■ **Data extracts**
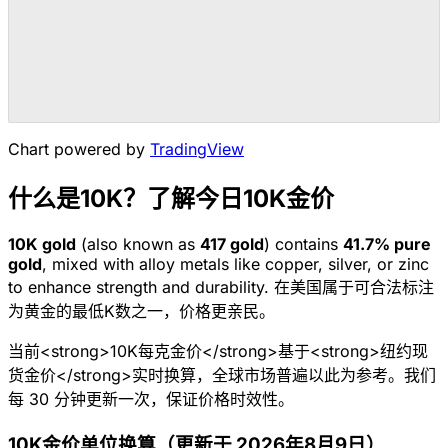
Chart powered by
TradingView
什么是10K？了解今日10K金价
10K
gold
(also known as
417
gold
) contains
41.7
% pure
gold
, mixed with alloy metals like copper, silver, or zinc
to enhance strength and durability.
在美国属于可合法标注
为黄金的最低K数之一，价格更亲民。
当前<strong>10K每克金价</strong>基于<strong>纽约现
货金价</strong>实时换算，全球市场普遍以此为参考。我们
每 30 分钟更新一次，保证价格时效性。
10K金价单位换算（更新于 2026年8月9日）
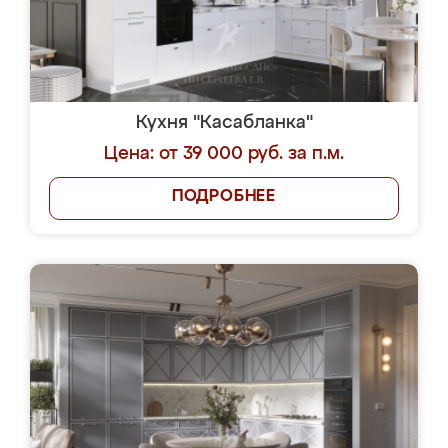
Кухня "Касабланка"
Цена: от 39 000 руб. за п.м.
ПОДРОБНЕЕ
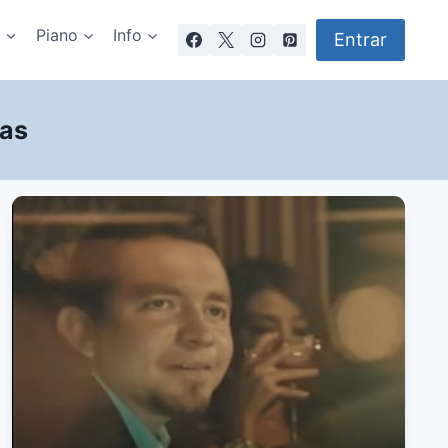
a
Piano
Info
Entrar
las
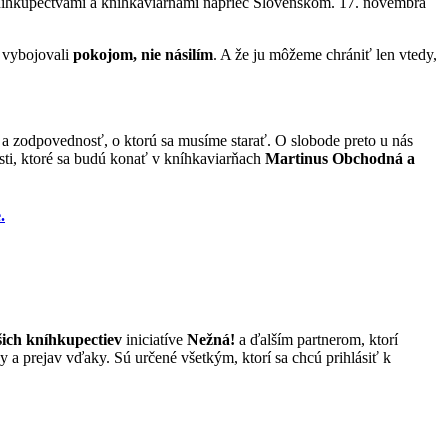
 kníhkupectvami a kníhkaviarňami naprieč Slovenskom. 17. novembra
 vybojovali
pokojom, nie násilím
. A že ju môžeme chrániť len vtedy,
r a zodpovednosť, o ktorú sa musíme starať. O slobode preto u nás
ti, ktoré sa budú konať v kníhkaviarňach
Martinus Obchodná a
.
šich kníhkupectiev
iniciatíve
Nežná!
a ďalším partnerom, ktorí
a prejav vďaky. Sú určené všetkým, ktorí sa chcú prihlásiť k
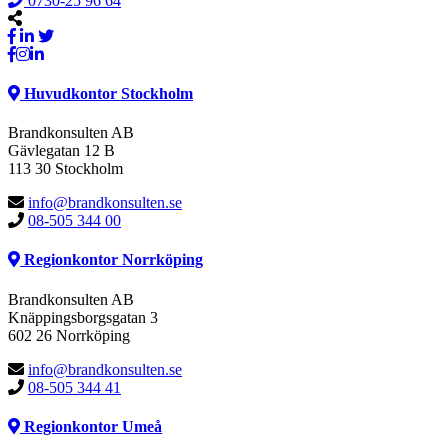
0730-25 96 64
Huvudkontor Stockholm
Brandkonsulten AB
Gävlegatan 12 B
113 30 Stockholm
info@brandkonsulten.se
08-505 344 00
Regionkontor Norrköping
Brandkonsulten AB
Knäppingsborgsgatan 3
602 26 Norrköping
info@brandkonsulten.se
08-505 344 41
Regionkontor Umeå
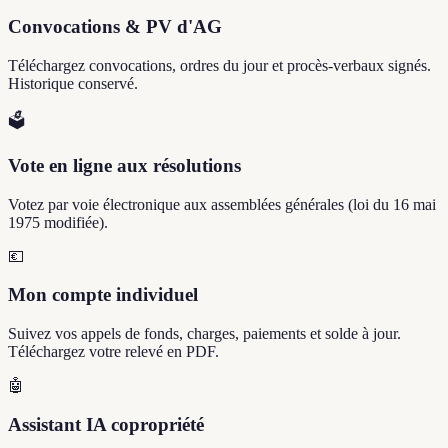
Convocations & PV d'AG
Téléchargez convocations, ordres du jour et procès-verbaux signés.
Historique conservé.
🗳️
Vote en ligne aux résolutions
Votez par voie électronique aux assemblées générales (loi du 16 mai
1975 modifiée).
💶
Mon compte individuel
Suivez vos appels de fonds, charges, paiements et solde à jour.
Téléchargez votre relevé en PDF.
🤖
Assistant IA copropriété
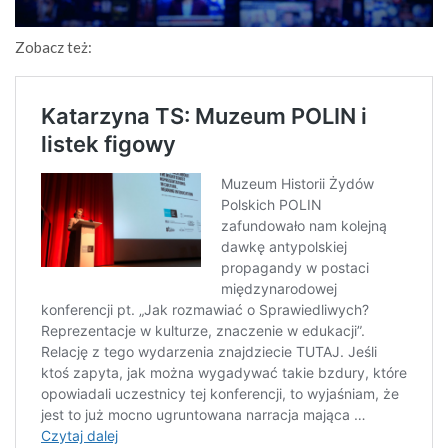
Zobacz też:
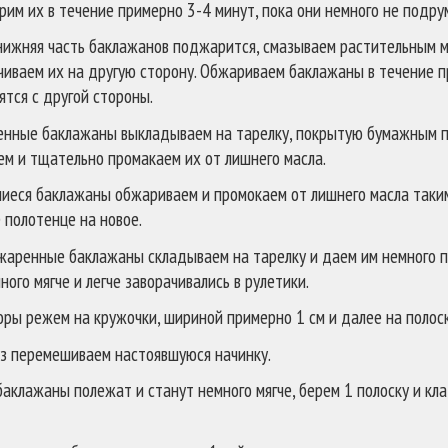
рим их в течение примерно 3-4 минут, пока они немного не подр
нижняя часть баклажанов поджарится, смазываем растительным 
чиваем их на другую сторону. Обжариваем баклажаны в течение п
тся с другой стороны.
нные баклажаны выкладываем на тарелку, покрытую бумажным п
ем и тщательно промакаем их от лишнего масла.
иеся баклажаны обжариваем и промокаем от лишнего масла таким
 полотенце на новое.
жаренные баклажаны складываем на тарелку и даем им немного п
ного мягче и легче заворачивались в рулетики.
ры режем на кружочки, шириной примерно 1 см и далее на полоск
з перемешиваем настоявшуюся начинку.
баклажаны полежат и станут немного мягче, берем 1 полоску и кла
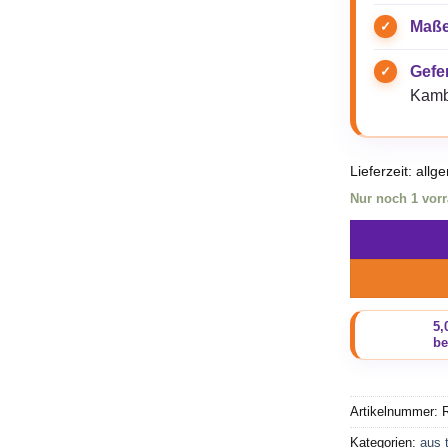
Maße
Gefer
Kamb
Lieferzeit:
allg
Nur noch 1 vorr
Artikelnummer:
Kategorien:
aus 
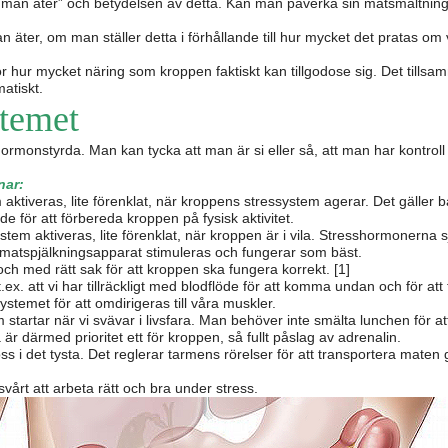
r man äter” och betydelsen av detta. Kan man påverka sin matsmältning
n äter, om man ställer detta i förhållande till hur mycket det pratas om
för hur mycket näring som kroppen faktiskt kan tillgodose sig. Det til
atiskt.
temet
hormonstyrda. Man kan tycka att man är si eller så, att man har kontrol
nar:
aktiveras, lite förenklat, när kroppens stressystem agerar. Det gäller b
e för att förbereda kroppen på fysisk aktivitet.
stem aktiveras, lite förenklat, när kroppen är i vila. Stresshormonerna
ns matspjälkningsapparat stimuleras och fungerar som bäst.
och med rätt sak för att kroppen ska fungera korrekt. [1]
x. att vi har tillräckligt med blodflöde för att komma undan och för att 
temet för att omdirigeras till våra muskler.
startar när vi svävar i livsfara. Man behöver inte smälta lunchen för a
r därmed prioritet ett för kroppen, så fullt påslag av adrenalin.
s i det tysta. Det reglerar tarmens rörelser för att transportera mate
årt att arbeta rätt och bra under stress.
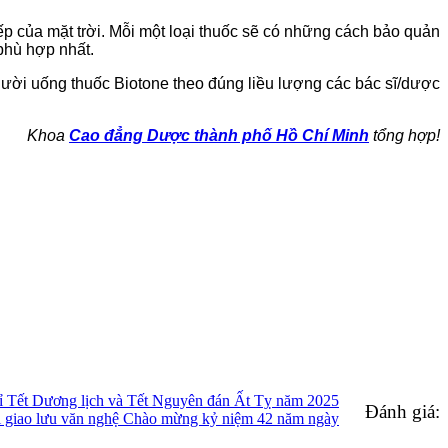
ếp của mặt trời. Mỗi một loại thuốc sẽ có những cách bảo quản
 phù hợp nhất.
người uống thuốc Biotone theo đúng liều lượng các bác sĩ/dược
Khoa
Cao đẳng Dược thành phố Hồ Chí Minh
tổng hợp!
 Tết Dương lịch và Tết Nguyên đán Ất Tỵ năm 2025
Đánh giá:
hi giao lưu văn nghệ Chào mừng kỷ niệm 42 năm ngày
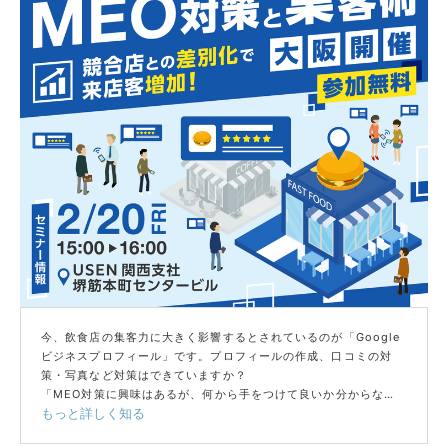
今、飲食店の集客力に大きく影響するとされているのが「Google
ビジネスプロフィール」です。プロフィールの作成、口コミの対
策・写真など対策はできていますか？
「MEO対策に興味はあるが、何から手をつけて良いか分からな
もっと詳しく知る
い」
「競合店との差別化を図り、来店客を増やしたい」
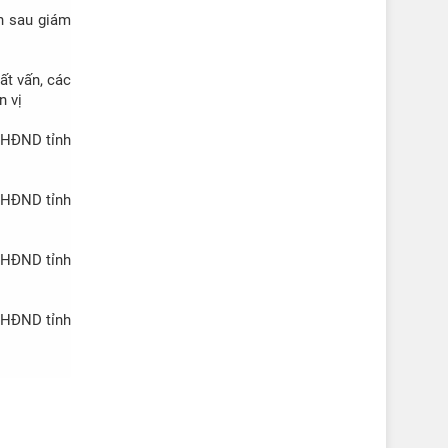
h sau giám
ất vấn, các
n vị
c HĐND tỉnh
c HĐND tỉnh
c HĐND tỉnh
c HĐND tỉnh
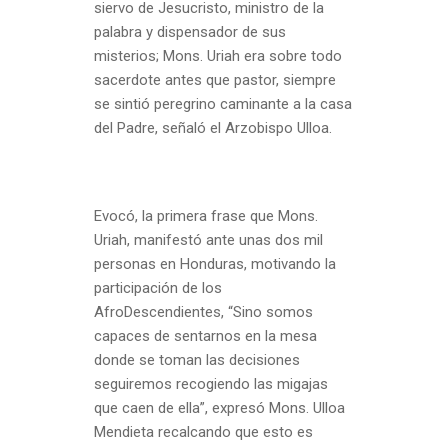
siervo de Jesucristo, ministro de la
palabra y dispensador de sus
misterios; Mons. Uriah era sobre todo
sacerdote antes que pastor, siempre
se sintió peregrino caminante a la casa
del Padre, señaló el Arzobispo Ulloa.
Evocó,
la primera frase que Mons.
Uriah, manifestó ante unas dos mil
personas en Honduras, motivando la
participación de los
AfroDescendientes, “Sino somos
capaces de sentarnos en la mesa
donde se toman las decisiones
seguiremos recogiendo las migajas
que caen de ella”, expresó Mons. Ulloa
Mendieta recalcando que esto es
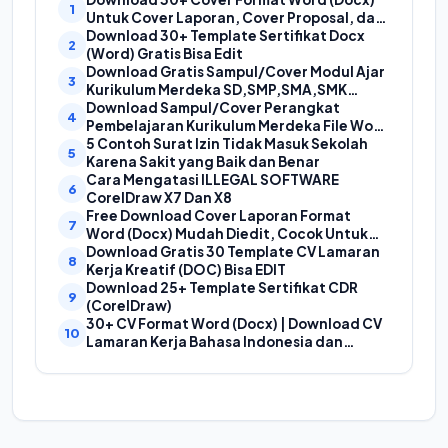
Untuk Cover Laporan, Cover Proposal, dan
Cover Makalah
Download 30+ Template Sertifikat Docx
(Word) Gratis Bisa Edit
Download Gratis Sampul/Cover Modul Ajar
Kurikulum Merdeka SD,SMP,SMA,SMK
Format Doc (Ms Word)
Download Sampul/Cover Perangkat
Pembelajaran Kurikulum Merdeka File Word
(Doc) | Contoh Cover Kurikum Merdeka
5 Contoh Surat Izin Tidak Masuk Sekolah
Karena Sakit yang Baik dan Benar
Cara Mengatasi ILLEGAL SOFTWARE
CorelDraw X7 Dan X8
Free Download Cover Laporan Format
Word (Docx) Mudah Diedit, Cocok Untuk
Cover Laporan Kegiatan, Makalah Dan
Download Gratis 30 Template CV Lamaran
Proposal
Kerja Kreatif (DOC) Bisa EDIT
Download 25+ Template Sertifikat CDR
(CorelDraw)
30+ CV Format Word (Docx) | Download CV
Lamaran Kerja Bahasa Indonesia dan
Bahasa Inggris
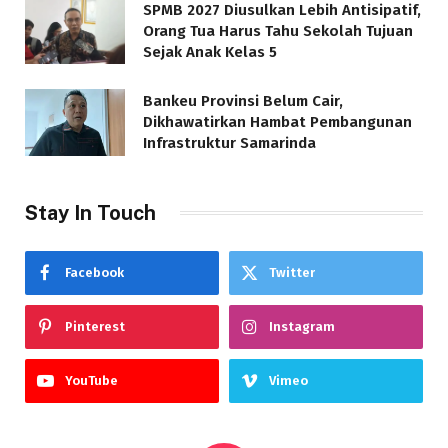
SPMB 2027 Diusulkan Lebih Antisipatif,
Orang Tua Harus Tahu Sekolah Tujuan
Sejak Anak Kelas 5
Bankeu Provinsi Belum Cair,
Dikhawatirkan Hambat Pembangunan
Infrastruktur Samarinda
Stay In Touch
Facebook
Twitter
Pinterest
Instagram
YouTube
Vimeo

■ **How to complete this task**
Copy only the lines above from the one containing "a ďalším partnerom, ktorí" through the one containing "ры режем на", both included. Leave out the pictures.

■ **Solution to the problem**
a ďalším partnerom, ktorí
a prejav vďaky. Sú určené všetkým, ktorí sa chcú prihlásiť k
0730-25 96 64
Huvudkontor Stockholm
Brandkonsulten AB
Gävlegatan 12 B
113 30 Stockholm
info@brandkonsulten.se
08-505 344 00
Regionkontor Norrköping
Brandkonsulten AB
Knäppingsborgsgatan 3
602 26 Norrköping
info@brandkonsulten.se
08-505 344 41
Regionkontor Umeå
Convocations & PV d'AG
Téléchargez convocations, ordres du jour et procès-verbaux signés.
Historique conservé.
🗳️
Vote en ligne aux résolutions
Votez par voie électronique aux assemblées générales (loi du 16 mai
1975 modifiée).
💶
Mon compte individuel
Suivez vos appels de fonds, charges, paiements et solde à jour.
Téléchargez votre relevé en PDF.
🤖
Assistant IA copropriété
Zobacz też:
рим их в течение примерно 3-4 минут, пока они немного не подр
нижняя часть баклажанов поджарится, смазываем растительным 
чиваем их на другую сторону. Обжариваем баклажаны в течение п
тся с другой стороны.
нные баклажаны выкладываем на тарелку, покрытую бумажным п
ем и тщательно промакаем их от лишнего масла.
иеся баклажаны обжариваем и промокаем от лишнего масла таким
 полотенце на новое.
жаренные баклажаны складываем на тарелку и даем им немного п
ного мягче и легче заворачивались в рулетики.
ры режем на кружочки, шириной примерно 1 см и далее на полоск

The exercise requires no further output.